The last image, below, was done with a box pin hole and a tripod set up.
June 8, 2018
That’s a coelacanth, and some fruit. The barcodes got blown out, despite the shady day.
October 16, 2017
I was growing tired of wide-angle shots, so I constructed a third pinhole camera from a shoe box, cut to about one third of its length. Keeping the box lid intact at the end allowed me to easily construct a flip-up paper loader along the back of the camera box. It seems to be very effective at sealing the box, and I put in some tabs to hold the photo paper in place – no curved photo-plane this time. I improvised the usual tripod mount with scrap wood and a piece of hardware from Home Depot.
I cannibalized the aperture (0.3mm) from my wide-angle camera to use with this one, even though all the formulae indicate that a 0.45mm pinhole is optimal: I have new ones on order, but I couldn’t wait. Rushing again… With a focal length of 5-inches, the f-number is about 425.
My first attempt with the new box was a shot of the USS Ling taken from down near the water, a great shot of the rusting hulk of a submarine, but I noticed that the aperture didn’t seem to be properly fixed to the camera body. Sure enough, in the darkroom, I got an all black print. 😦 I had made a too big hole in the box so that when I taped the aperture holder over it, I didn’t quite close it. It was hard to tape on without bending the camera wall since the hole was almost the same size as the aperture holder. I fixed this by gluing a sheet of matting over the original hole, with a smaller hole punched in it, over which I taped the aperture holder. The thickness of the whole deal is so little that I don’t have to worry about vignetting the image.

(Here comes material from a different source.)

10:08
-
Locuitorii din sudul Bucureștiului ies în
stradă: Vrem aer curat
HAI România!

After the repair, the camera worked great. Perhaps a little light leak showing in the upper part of the image, but that might just be the bright sky with tree shade.
And a nice gothic shot of our town hall shot with my 0.2mm camera.
October 13, 2017
Yesterday, I ventured into Manhattan to meet a friend for lunch down near where I used to work, and afterwords, we strolled over to the WTC Memorial, directly across from my old office. (Also from Century 21, where I bought a pair of Italian shoes. 🙂 ) I had been planning to take some pinhole shots, and the weather was good.

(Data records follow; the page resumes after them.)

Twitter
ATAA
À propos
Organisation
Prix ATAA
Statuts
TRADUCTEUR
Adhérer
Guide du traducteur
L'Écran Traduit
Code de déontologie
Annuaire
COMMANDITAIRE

I had my 5″x7″ photo paper camera loaded and ready, and I set up my tripod for what was to be a one-minute exposure. Oops, no tripods allowed, I was informed by two policemen. I can see how they would need to have that rule to prevent the area from being clogged with photographers at their stations. Nevertheless, when they saw the nature of my equipment – clearly, I was not a professional doing commercial work – they looked the other way for sixty seconds, and I got this shot.
Over near the Santiago Calatrava PATH terminal, I took another shot, this time with my 0.2mm, 0.9″ pinhole using 3″x 3″ paper. I crouched down and held the camera in my lap for a thirty second exposure. Not tripods there, either! I like the spooky, Expressionist feel to this image.